I have written about the Bryant here – it was a great and fitting concert opener. The Palange left no impression. The Newman was essentially a pretty piece with several interesting surprises and a decided edginess built in. The Galante was exactly what you would expect from this composer: lyrical and film-score-like. The Frank, their token grade 1 piece, was a jazzy gimmick featuring an actual horn. The O’Laughlin got my attention as a 6/8 fanfare and held it when the subsequent 4/4 section retained many of the 6/8 rhythms to interesting effect. The Bolcom, featuring Timothy McAllister on alto sax, was immediately colorful and strongly reminiscent of Gershwin. The Sousa was a very nice march indeed! Kinetic Dances reminded me of Standridge’s other work, this time with 7/8 meter over a series of chord progressions. The Balmages was a wide-ranging Broadway-style overture dedicated to a young performer who was taken too soon. The Leemans arrangement, as far as I could tell, was not all that different from the original except for being taken down a whole step, thus retaining most of the difficulty and missing the mark on grade 2. Rio Grande had all of the Daugherty hallmarks, with drum solos, very colorful wind writing, and a supremely sophisticated rhythmic structure. Sadly, as a rental piece, it will not get played as often as it should.

After taking some time to connect with friends, walk the trade floor, and attend the WASBE reception (whom I hope to see again in Utrecht in 2017), I attended the second concert of the absolutely astounding President’s Own United States Marine Band. This especially piqued my interest because they premiered two symphonies, which you will soon be able to read about at my other site, the Wind Band Symphony Archive.

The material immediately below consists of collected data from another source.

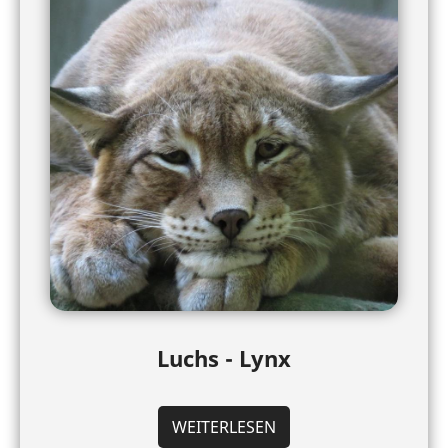
Luchs - Lynx
WEITERLESEN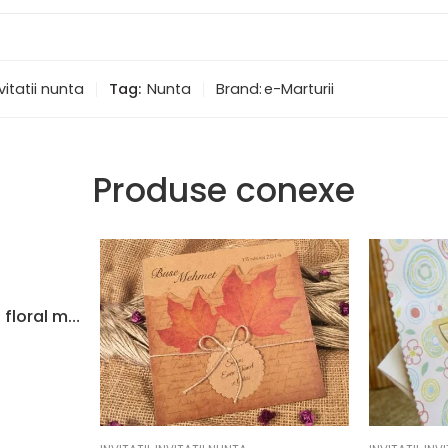
vitatii nunta
Tag:
Nunta
Brand:
e-Marturii
Produse conexe
Invitatii nunta model floral mov elegant 13.9 x 20.7 cm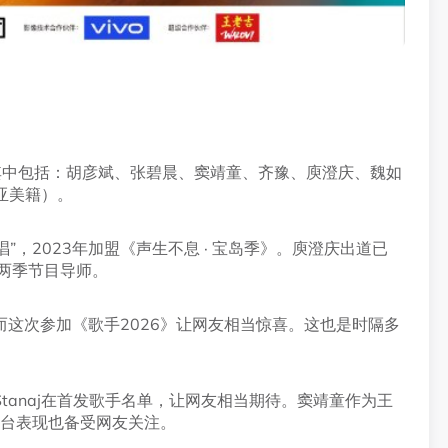
其中包括：胡彦斌、张碧晨、窦靖童、齐豫、庾澄庆、魏如
尼亚美籍）。
”，2023年加盟《声生不息 · 宝岛季》。庾澄庆出道已
两季节目导师。
这次参加《歌手2026》让网友相当惊喜。这也是时隔多
tanaj在首发歌手名单，让网友相当期待。窦靖童作为王
舞台表现也备受网友关注。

George Washington Bicentennial – John Philip Sousa

Symphony after Hafiz – Donald Grantham

Fantasia and Fugue in C minor, BWV 537 – Johann Sebastian Bach, arr. Edward Elgar, trans. Ryan Nowlin

Galop from Geneviéve de Brabant – Jacques Offenbach, ed. John R. Bourgeois

Trumpet Concert (first movement) – John Williams, trans. Paul Lavender

Symphony no. 2, Voices – James Stephenson

Armed Forces Salute – arr. Thomas Knox

The Sousa was a delightful start to the concert, and it prepared the palette for the Grantham. This symphony created instrumental settings of three poems by Hafiz, a 14th century Persian poet renowned by other poets worldwide. These were all extremely effective and affecting, ranging from energetic to ethereal to dangerous to joyful. The Bach was also extremely effective and masterfully led by Capt. Nowlin, whom I was pleased to see in action after meeting him at a conducting clinic in 2012 (hi Ryan!). The Offenbach was, oddly, a can-can treatment of the Marine’s Hymn!!! As the announcer said, no one is really sure how this melody became the famous Marine anthem. The sophisticated trumpet concerto certainly bore the John Williams sound stamp in a decidedly symphonic style. The Stephenson was more tortured and introspective than the Grantham, with an imaginative color palette suggesting all kinds of extremes. It opened and closed with some enormous organ-like chords that sounded absolutely magnificent in the hands of the Marine Band.

Bravo to all today. More to come tomorrow!